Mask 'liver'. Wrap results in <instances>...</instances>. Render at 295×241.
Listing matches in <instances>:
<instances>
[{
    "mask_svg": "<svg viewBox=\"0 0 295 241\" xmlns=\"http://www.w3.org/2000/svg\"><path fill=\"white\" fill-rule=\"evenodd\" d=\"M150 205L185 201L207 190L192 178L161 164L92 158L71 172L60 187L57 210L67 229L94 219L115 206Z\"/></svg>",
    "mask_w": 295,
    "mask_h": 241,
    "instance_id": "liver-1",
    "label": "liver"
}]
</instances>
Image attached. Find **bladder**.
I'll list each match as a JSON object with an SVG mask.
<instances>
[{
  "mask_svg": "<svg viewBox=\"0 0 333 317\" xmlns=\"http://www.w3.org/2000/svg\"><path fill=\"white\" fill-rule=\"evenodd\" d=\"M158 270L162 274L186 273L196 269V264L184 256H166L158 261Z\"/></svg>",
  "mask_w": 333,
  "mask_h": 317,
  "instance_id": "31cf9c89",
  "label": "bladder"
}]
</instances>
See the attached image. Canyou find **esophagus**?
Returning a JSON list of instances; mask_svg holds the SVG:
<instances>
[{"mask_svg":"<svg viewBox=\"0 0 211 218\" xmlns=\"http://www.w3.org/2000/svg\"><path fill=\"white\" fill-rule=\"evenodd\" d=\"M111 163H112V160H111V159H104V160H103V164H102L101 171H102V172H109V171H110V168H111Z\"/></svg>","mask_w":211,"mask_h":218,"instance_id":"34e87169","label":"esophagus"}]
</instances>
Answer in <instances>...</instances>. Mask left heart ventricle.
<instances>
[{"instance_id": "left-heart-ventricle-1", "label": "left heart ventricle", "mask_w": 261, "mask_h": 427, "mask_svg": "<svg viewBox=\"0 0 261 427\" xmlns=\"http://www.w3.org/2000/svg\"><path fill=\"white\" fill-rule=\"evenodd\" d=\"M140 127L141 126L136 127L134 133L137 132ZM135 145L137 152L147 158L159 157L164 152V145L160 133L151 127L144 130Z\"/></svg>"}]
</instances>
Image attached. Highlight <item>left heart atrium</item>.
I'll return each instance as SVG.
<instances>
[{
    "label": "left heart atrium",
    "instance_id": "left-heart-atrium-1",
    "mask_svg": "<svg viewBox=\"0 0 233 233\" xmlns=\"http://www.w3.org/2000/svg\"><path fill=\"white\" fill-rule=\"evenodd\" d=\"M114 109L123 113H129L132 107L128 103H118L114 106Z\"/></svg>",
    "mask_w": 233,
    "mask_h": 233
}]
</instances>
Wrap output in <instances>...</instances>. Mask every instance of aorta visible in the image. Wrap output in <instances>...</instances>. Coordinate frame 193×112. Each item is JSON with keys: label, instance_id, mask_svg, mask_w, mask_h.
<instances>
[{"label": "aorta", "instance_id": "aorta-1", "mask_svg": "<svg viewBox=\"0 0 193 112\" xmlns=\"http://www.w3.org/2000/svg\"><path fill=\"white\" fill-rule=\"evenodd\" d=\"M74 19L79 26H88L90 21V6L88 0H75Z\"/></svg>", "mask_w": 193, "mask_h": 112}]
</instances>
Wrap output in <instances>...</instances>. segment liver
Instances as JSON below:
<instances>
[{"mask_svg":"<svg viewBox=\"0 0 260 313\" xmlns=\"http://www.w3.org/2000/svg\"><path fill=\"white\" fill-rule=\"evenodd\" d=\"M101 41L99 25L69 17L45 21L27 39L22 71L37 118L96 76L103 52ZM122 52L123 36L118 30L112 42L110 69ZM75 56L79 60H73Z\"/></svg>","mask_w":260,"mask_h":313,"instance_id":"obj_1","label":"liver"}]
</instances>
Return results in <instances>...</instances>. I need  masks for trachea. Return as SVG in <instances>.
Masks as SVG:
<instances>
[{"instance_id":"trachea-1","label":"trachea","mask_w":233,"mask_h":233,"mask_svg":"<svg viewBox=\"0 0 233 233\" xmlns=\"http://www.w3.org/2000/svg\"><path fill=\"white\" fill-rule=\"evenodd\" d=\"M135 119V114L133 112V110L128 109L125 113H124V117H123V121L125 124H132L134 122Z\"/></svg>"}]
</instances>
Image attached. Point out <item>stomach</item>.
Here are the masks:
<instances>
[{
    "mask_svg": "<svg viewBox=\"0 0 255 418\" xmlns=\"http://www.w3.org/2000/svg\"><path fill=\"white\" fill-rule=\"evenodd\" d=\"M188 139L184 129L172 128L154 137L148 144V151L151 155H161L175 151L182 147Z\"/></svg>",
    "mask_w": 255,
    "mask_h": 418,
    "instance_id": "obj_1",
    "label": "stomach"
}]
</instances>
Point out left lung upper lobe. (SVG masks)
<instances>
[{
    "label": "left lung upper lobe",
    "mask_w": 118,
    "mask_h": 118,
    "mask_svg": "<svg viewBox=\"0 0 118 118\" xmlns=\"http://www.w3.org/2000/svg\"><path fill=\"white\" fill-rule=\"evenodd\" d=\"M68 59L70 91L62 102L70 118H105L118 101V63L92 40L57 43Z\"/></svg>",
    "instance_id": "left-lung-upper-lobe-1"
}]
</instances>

= = = = = = =

# Goal of the exercise
In the entries above, find the line with "Wrap output in <instances>...</instances>. Mask", then retype it and every line after it exactly.

# Written answer
Wrap output in <instances>...</instances>. Mask every instance of aorta visible in the image. Wrap output in <instances>...</instances>. Coordinate frame 193×112. Each item is JSON with keys: label, instance_id, mask_svg, mask_w, mask_h.
<instances>
[{"label": "aorta", "instance_id": "aorta-1", "mask_svg": "<svg viewBox=\"0 0 193 112\" xmlns=\"http://www.w3.org/2000/svg\"><path fill=\"white\" fill-rule=\"evenodd\" d=\"M74 19L79 26H88L90 21V6L88 0H75Z\"/></svg>", "mask_w": 193, "mask_h": 112}]
</instances>
Wrap output in <instances>...</instances>. segment liver
Instances as JSON below:
<instances>
[{"mask_svg":"<svg viewBox=\"0 0 260 313\" xmlns=\"http://www.w3.org/2000/svg\"><path fill=\"white\" fill-rule=\"evenodd\" d=\"M101 41L99 25L69 17L45 21L27 39L22 71L37 118L96 76L103 52ZM122 52L123 36L118 30L112 42L110 69ZM75 56L79 60H73Z\"/></svg>","mask_w":260,"mask_h":313,"instance_id":"obj_1","label":"liver"}]
</instances>
Return results in <instances>...</instances>. I need  masks for trachea. Return as SVG in <instances>.
Masks as SVG:
<instances>
[{"instance_id":"trachea-1","label":"trachea","mask_w":233,"mask_h":233,"mask_svg":"<svg viewBox=\"0 0 233 233\" xmlns=\"http://www.w3.org/2000/svg\"><path fill=\"white\" fill-rule=\"evenodd\" d=\"M135 119V114L133 112V110L128 109L125 113H124V117H123V121L125 124H132L134 122Z\"/></svg>"}]
</instances>
Image attached. Point out <item>stomach</item>.
Here are the masks:
<instances>
[{
    "mask_svg": "<svg viewBox=\"0 0 255 418\" xmlns=\"http://www.w3.org/2000/svg\"><path fill=\"white\" fill-rule=\"evenodd\" d=\"M188 139L184 129L172 128L154 137L148 144V151L151 155H161L175 151L182 147Z\"/></svg>",
    "mask_w": 255,
    "mask_h": 418,
    "instance_id": "obj_1",
    "label": "stomach"
}]
</instances>
Point out left lung upper lobe. (SVG masks)
<instances>
[{
    "label": "left lung upper lobe",
    "mask_w": 118,
    "mask_h": 118,
    "mask_svg": "<svg viewBox=\"0 0 118 118\" xmlns=\"http://www.w3.org/2000/svg\"><path fill=\"white\" fill-rule=\"evenodd\" d=\"M68 59L70 91L62 102L70 118H105L118 101V63L92 40L57 43Z\"/></svg>",
    "instance_id": "left-lung-upper-lobe-1"
}]
</instances>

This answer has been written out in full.